The king of comedy

A critically acclaimed comedian who is approaching the peak of his career, Anna Burzlaff chats to Jarlath Regan about his rapid rise to comedic stardom

For most, the benefits of the Irish financial crisis are difficult to see, in particular when it comes to job loss.  For Jarlath Regan however, getting let go from his career (as a graphic designer) in 2006 was a true blessing in disguise; finally allowing him to embark wholeheartedly on a career in the standup industry. In the space of five years Regan’s achievements have mounted quick and fast, a finalist in the BBC Comedy Awards as well as a presenter on The Panel, Regan’s recessionary cloud certainly had a very thick silver lining.

“I never felt like I worked a day since [I began standup], it’s just been the thing that I wanted to do so it’s just been easy to have fun and enjoy it.”

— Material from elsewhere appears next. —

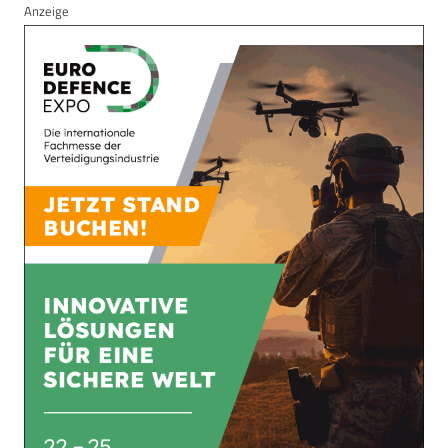
Anzeige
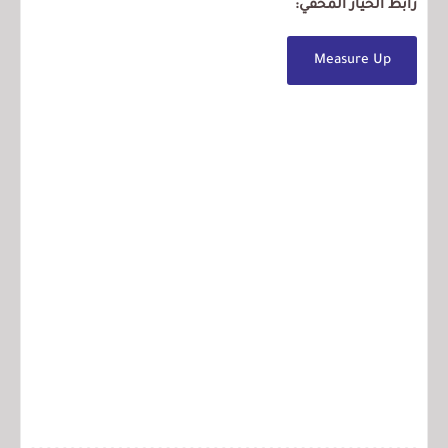
رابط الخيار المخفي:
Measure Up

No stranger to UCD, Regan impressively boasts auditor of the L&H as one of his many feats, and is quick to acknowledge the role of the college in his standup career.  Despite being the main face of UCD’s debating society, Regan soon discovered his skill lay mainly on the comedic side as opposed to the argumentative: “My preference was to try and entertain the crowd rather than try and convince them that I was right.”

After organising a series of lunch-time comedy gigs with comedians like Des Bishop and Jason Byrne in the college, Regan was left in little doubt as to what he wanted to do, saying that it was “just about getting a laugh and I just loved it”.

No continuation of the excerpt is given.